Royal polygamy was a mechanism by which a king acquired allies. He took into his household women who were daughters of all classes of men: princes, nobles, army commanders, vanquished princes, village heads, religious teachers, artisans. The daughters born from the king’s liaisons could be distributed to other men. Princesses were married to vassals of royal descent and to military commanders; girls born to commoner mothers were bestowed on village heads or Chinese merchants. Men receiving a wife from the king could boast of enjoying royal favor.
There was always a web of tangled relationships in court and country-side. Men summoned to court to pay homage were in the presence of the many women reserved for the king. Women used their powers to secure the king’s attention, to detach him from other women and their kin, to form cliques of supporters. They competed to further the fortunes of their sons and relatives.

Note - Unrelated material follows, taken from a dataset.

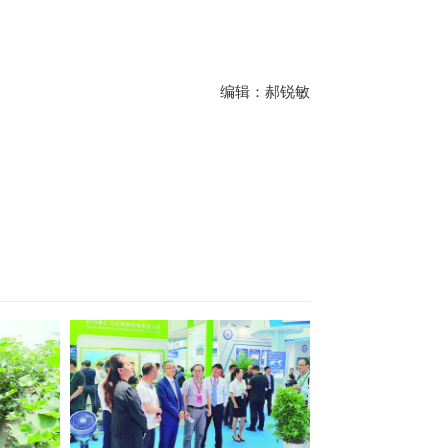
编辑：郝锐敏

An immediate consequence of royal polygamy was to create many claimants to the throne among sons and brothers of the king. Polygamy introduced a multigenerational dimension to the royal family, for a ruler who lived to old age could be surrounded by sons who were themselves already fathers and even grandfathers, as well as sons who were still infants. A king’s adult sons might be very close in age, born within weeks of each other to different mothers. Succession did not automatically pass from father to oldest son, but to the son who could demonstrate highest status through his mother. Where a king had no son by a queen, the highest status claimant could be a brother, uncle, or nephew. Adult men passed over for succession by a boy were likely leaders of revolt.
Men whose origins were a mystery readily claimed a royal for a father. Babad literature contains episodes of young men appearing at court to lay claim on the king. Their unruly behavior and their inability to conform to the norms for men raised by abandoned women were held as proofs of royal paternity.
In scholarly literature on power, Java’s royals are presented as preoccupied with inner quietude and spiritual power. The reality was that half-brothers could never accept the elevation of one of their number as king.
For eighty years, royals raised armies to compete for the throne of Mataram. They recruited Bugis, Balinese, and Dutch mercenaries to shore up their throne or attack a rival. Java’s kings were rarely able to win loyalty or affection from their subjects, so they were exposed to challenge from siblings. Royal polygamy weakened Mataram and created conditions in which the Dutch became the rulers of Java.